En noviembre se cumplieron 30 años de la muerte de Federico Fellini. Cuando se estrenó La dolce vita, en 1960, lo escupieron en la cara, una mujer elegante lo maldijo deseándole “morir ahogado en el mar con una piedra atada al cuello”; se sumaron escándalos, condenas y acusaciones de todo tipo. Los chupacirios de todas partes aborrecieron la película, y maldijeron a Fellini como a un sátrapa pagano, destructor de la familia. 
Pero Federico, nacido sobre el mar, en la provinciana Rímini, que aparece funambulesca en muchos de sus filmes, pero sobre todo en Amarcord, ya tenía toda una trayectoria antes de La dolce vita. A los 20 años huyó a Roma en pleno auge del fascismo; trabajó como periodista, guionista, ilustrador, y estuvo junto a Rosellini en la creación del neorrealismo italiano. En sus primeros trabajos ya asomaban los temas obsesivos: el circo, la religiosidad, las relaciones humanas, la pareja, la seducción. Pero de toda esa pléyade de grandes directores, que fueron sus contemporáneos, y pese a las acusaciones, Federico era el único católico. A su modo, pero católico. Irónico, socarrón, nostálgico, pero piadoso, porque el mismo Visconti, de familia rica, mundano y de gran cultura, destilaba un oscuro escepticismo religioso, allí donde Federico soltaba burla y compasión. Visconti ve a la burguesía desde dentro, a la que pertenece por educación, y desde allí despliega sus miserias más íntimas, porque las ha vivido. El otro, Federico, las expone desde la panorámica al plano detalle, pero con la mirada del afuera, una observación política articulada en lo social. El crítico feroz que es Fellini, no desplaza al moralista, y advierte sobre la sociedad hipócrita y destructiva que se construye en la posquerra.
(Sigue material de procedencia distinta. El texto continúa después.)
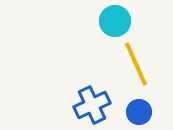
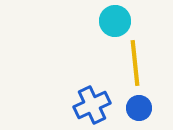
yellow line: moved 1 px left, 1 px up; rotated 18 degrees clockwise
blue circle: moved 4 px up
Acusado de erotómano, obseso sexual, la mirada de Fellini sobre la mujer es sin embargo totalmente innovadora, difícil de asimilar para la religiosidad italiana, y llega a plasmar en “La ciudad de las mujeres” de 1980, una visión de la problemática adelantada a su tiempo en cuanto al empoderamiento. Allí donde la crítica pedestre solo observó y se quedó con el exhibicionismo, yacía una mirada revulsiva que devolvía al espectador la imagen patética de la sociedad y la familia tradicional, del sexo y sus ritualidades esquemáticas, de los roles y las demandas en una estructura patriarcal que hacía agua por todos lados.